"EL COLLAR".

Daisuke se despertó con los ojos aún rojos y algo hinchados por haber llorado el día anterior; aún se sentía triste, algo vacío, cansado y con pocos deseos de levantarse, pero debido a que ese día él tenía que cumplir con ciertas obligaciones que requería el hogar, decidió hacerlo.

Ya en pie y se coloco algunas prendas, desayunó solo y comenzó por hacer las labores básicas, ya que ese día toda su familia se encontraba fuera de casa; sentía una extraña melancolía, que fue aumentando hasta que llegó al punto en el que ya no soportaba estar de pie, así que se recostó y sin razón alguna comenzó a llorar, para así desahogar todo ese dolor que lo molestaba tanto.

Ya recuperado regresó a las actividades que realizaba, pero aún manteniendo esa extraña necesidad de estar cerca de Takeru.

- Lo arruiné todo, soy un tonto - se repetía, mientras que pensaba en lo que sucedió el día anterior.

- Takeru, quiero estar junto a ti - decía en voz baja mientras que ese sentimiento de vacío lo recorría.

Debido a que ya no podía soportar esos pensamientos decidió ir a hacer las compras utilizando la lista que le habían dejado; salió de su hogar con dirección a un supermercado que quedaba un poco cerca, durante el trayecto se encontró con varias parejas que le hicieron pensar.

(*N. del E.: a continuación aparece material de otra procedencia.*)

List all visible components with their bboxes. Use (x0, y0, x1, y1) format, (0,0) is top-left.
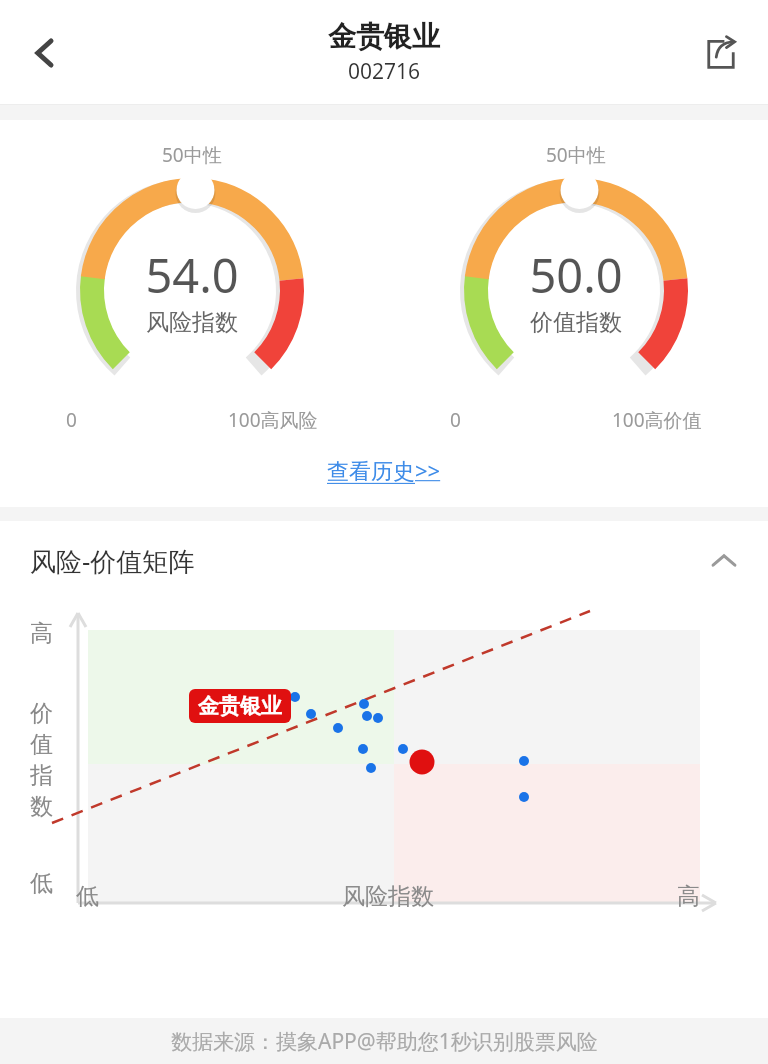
staticText: 100高风险 (228, 407, 318, 433)
staticText: 低 (76, 882, 99, 911)
staticText: 数据来源：摸象APP@帮助您1秒识别股票风险 (171, 1027, 598, 1056)
staticText: 指 (30, 761, 53, 790)
staticText: 金贵银业 (198, 693, 282, 719)
staticText: 值 (30, 730, 53, 759)
staticText: 0 (450, 407, 461, 433)
staticText: 风险-价值矩阵 (30, 543, 195, 579)
other: Collapse (704, 541, 744, 581)
staticText: 50.0 (529, 243, 623, 307)
staticText: 金贵银业 (328, 19, 440, 54)
staticText: 0 (66, 407, 77, 433)
button[interactable]: 查看历史>> (303, 445, 465, 495)
staticText: 002716 (348, 57, 421, 86)
staticText: 高 (30, 619, 53, 648)
staticText: 高 (677, 882, 700, 911)
staticText: 风险指数 (342, 882, 434, 911)
staticText: 50中性 (546, 142, 606, 168)
button[interactable]: Share (690, 22, 752, 84)
staticText: 50中性 (162, 142, 222, 168)
button[interactable]: 风险-价值矩阵 (0, 521, 768, 601)
staticText: 价值指数 (530, 308, 622, 337)
staticText: 数 (30, 792, 53, 821)
staticText: 低 (30, 869, 53, 898)
staticText: 查看历史>> (327, 455, 441, 485)
staticText: 100高价值 (612, 407, 702, 433)
staticText: 54.0 (145, 243, 239, 307)
staticText: 价 (30, 699, 53, 728)
staticText: 风险指数 (146, 308, 238, 337)
button[interactable]: Back (14, 22, 76, 84)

- ¿Qué pasaría si Takeru estuviera conmigo?, ¿Por qué me tuve que enamorar de él, si era mi mejor amigo?, ¿Hubiera sido mejor que continuara con Tohsaka? -

Al llegar al pequeño supermercado tomo una canasta y comenzó a avanzar por los pasillos en busca de las cosas que mencionaba la lista, al terminar se dirigió a las cajas y pagó lo que había comprado tomando el camino de regreso a casa, sin parar de suspirar.

- Creo que lo que sucedió fue lo mejor, así nunca lo podré lastimar, ni lo haré llorar nunca más - se decía Daisuke a sí mismo, en forma de auto convencimiento.

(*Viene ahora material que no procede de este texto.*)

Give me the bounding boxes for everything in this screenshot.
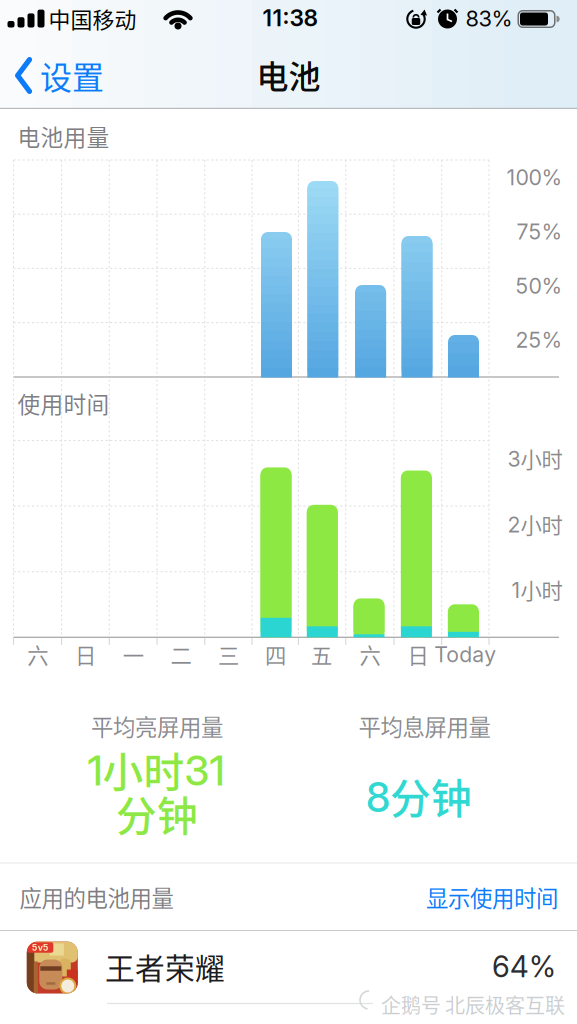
- button[interactable]: 显示使用时间: [358, 881, 558, 913]
- staticText: Today: [434, 642, 496, 667]
- staticText: 企鹅号 北辰极客互联: [381, 990, 565, 1019]
- staticText: 王者荣耀: [105, 945, 225, 988]
- staticText: 1小时: [512, 574, 562, 605]
- staticText: 日: [75, 639, 96, 670]
- staticText: 六: [360, 639, 380, 670]
- staticText: 六: [27, 639, 48, 670]
- staticText: 25%: [516, 327, 562, 353]
- staticText: 二: [170, 639, 191, 670]
- staticText: 电池: [256, 51, 320, 98]
- staticText: 5v5: [32, 942, 49, 953]
- staticText: 日: [408, 639, 428, 670]
- staticText: 100%: [506, 165, 562, 190]
- button[interactable]: 设置: [15, 52, 104, 99]
- staticText: 分钟: [116, 784, 198, 843]
- staticText: 电池用量: [18, 120, 110, 152]
- staticText: 四: [265, 639, 286, 670]
- staticText: 75%: [516, 219, 562, 245]
- staticText: 平均息屏用量: [358, 710, 490, 742]
- staticText: 50%: [516, 273, 562, 299]
- staticText: 应用的电池用量: [20, 881, 174, 913]
- staticText: 2小时: [508, 509, 562, 540]
- staticText: 64%: [492, 949, 556, 984]
- staticText: 83%: [466, 5, 512, 32]
- staticText: 中国移动: [48, 3, 136, 34]
- staticText: 平均亮屏用量: [91, 710, 223, 742]
- staticText: 3小时: [508, 443, 562, 474]
- staticText: 使用时间: [18, 387, 110, 419]
- staticText: 设置: [40, 52, 104, 99]
- staticText: 一: [123, 639, 144, 670]
- staticText: 显示使用时间: [426, 881, 558, 913]
- staticText: 三: [218, 639, 239, 670]
- staticText: 五: [311, 639, 332, 670]
- staticText: 1小时31: [88, 740, 224, 799]
- button[interactable]: 5v5: [0, 931, 577, 1024]
- staticText: 11:38: [262, 4, 318, 32]
- staticText: 8分钟: [366, 767, 472, 826]
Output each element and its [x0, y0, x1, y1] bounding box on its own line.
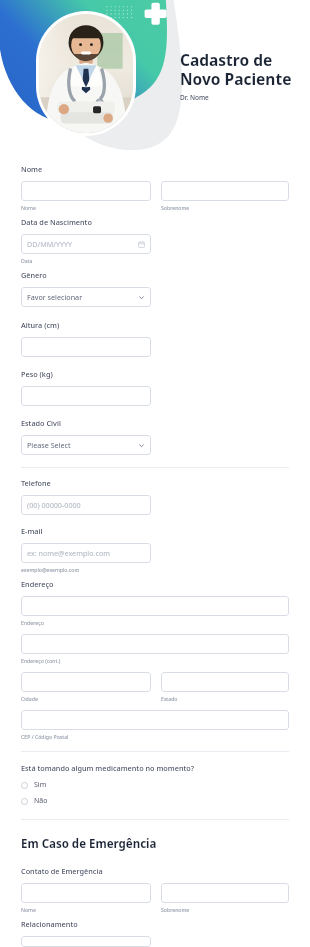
staticText: exemplo@exemplo.com [21, 566, 80, 573]
staticText: Não [34, 796, 48, 806]
staticText: Dr. Nome [180, 93, 209, 102]
button[interactable]: Não [21, 795, 289, 807]
button[interactable] [161, 883, 289, 903]
button[interactable] [161, 672, 289, 692]
button[interactable] [21, 634, 289, 654]
staticText: Endereço (cont.) [21, 657, 61, 664]
staticText: Endereço [21, 619, 44, 626]
button[interactable]: Please Select [21, 435, 151, 455]
staticText: Favor selecionar [27, 292, 83, 302]
staticText: Cadastro de Novo Paciente [180, 49, 302, 89]
button[interactable] [21, 710, 289, 730]
staticText: CEP / Código Postal [21, 733, 69, 740]
staticText: Sobrenome [161, 906, 190, 913]
staticText: Data de Nascimento [21, 217, 92, 227]
button[interactable]: (00) 00000-0000 [21, 495, 151, 515]
staticText: Cidade [21, 695, 38, 702]
other: Escolher data [138, 241, 145, 248]
button[interactable] [21, 596, 289, 616]
staticText: Relacionamento [21, 919, 78, 929]
staticText: Endereço [21, 579, 54, 589]
staticText: Contato de Emergência [21, 866, 103, 876]
staticText: Peso (kg) [21, 369, 53, 379]
staticText: Nome [21, 164, 43, 174]
button[interactable]: DD/MM/YYYY [21, 234, 151, 254]
staticText: Sobrenome [161, 204, 190, 211]
other: Abrir lista [138, 442, 145, 449]
staticText: DD/MM/YYYY [27, 239, 73, 249]
staticText: Telefone [21, 478, 51, 488]
other: Abrir lista [138, 294, 145, 301]
button[interactable]: Sim [21, 779, 289, 791]
button[interactable] [21, 883, 151, 903]
staticText: Estado [161, 695, 178, 702]
staticText: Em Caso de Emergência [21, 836, 157, 852]
button[interactable] [21, 181, 151, 201]
staticText: Nome [21, 204, 36, 211]
button[interactable] [21, 936, 151, 947]
button[interactable] [21, 337, 151, 357]
staticText: Please Select [27, 440, 71, 450]
staticText: ex: nome@exemplo.com [27, 548, 110, 558]
staticText: Altura (cm) [21, 320, 60, 330]
button[interactable] [21, 386, 151, 406]
button[interactable]: ex: nome@exemplo.com [21, 543, 151, 563]
button[interactable]: Favor selecionar [21, 287, 151, 307]
staticText: Nome [21, 906, 36, 913]
button[interactable] [161, 181, 289, 201]
button[interactable] [21, 672, 151, 692]
staticText: E-mail [21, 526, 43, 536]
staticText: Está tomando algum medicamento no moment… [21, 763, 194, 773]
staticText: (00) 00000-0000 [27, 500, 81, 510]
staticText: Sim [34, 780, 47, 790]
staticText: Gênero [21, 270, 47, 280]
staticText: Estado Civil [21, 418, 61, 428]
staticText: Data [21, 257, 33, 264]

- Así esta bien - se continuo replicando todo el trayecto hasta que llegó a su casa; debido a que estaba algo cansado decidió tomar un vaso de agua para refrescarse.

Al terminar de beber del vaso se resbaló de sus manos y cayó al piso quebrándose en muchas partes, Daisuke rápidamente se agachó para limpiar el desastre causado por su descuido. Al intentar recogerlo se corto un dedo del que comenzó a brotar sangre, Daisuke se quedó mirando la sangre que brotaba del mismo y por un instante cruzó la idea en su mente de intentar cortarse con uno de los vidrios, pero sacudió la cabeza alejando esa tonta idea de suicidio, y decidió salir a distraerse un poco jugando fútbol, pues ya había acabado con todos los deberes.

Durante su caminata se mantuvo pateando el balón, sin parar de mirar el suelo, y con muy pocos pensamientos cruzando por su cabeza, debido a que ya estaba un poco cansado de hacerlo.

- T. k., T.k. - era lo único que rondaba por su mente en esos momentos.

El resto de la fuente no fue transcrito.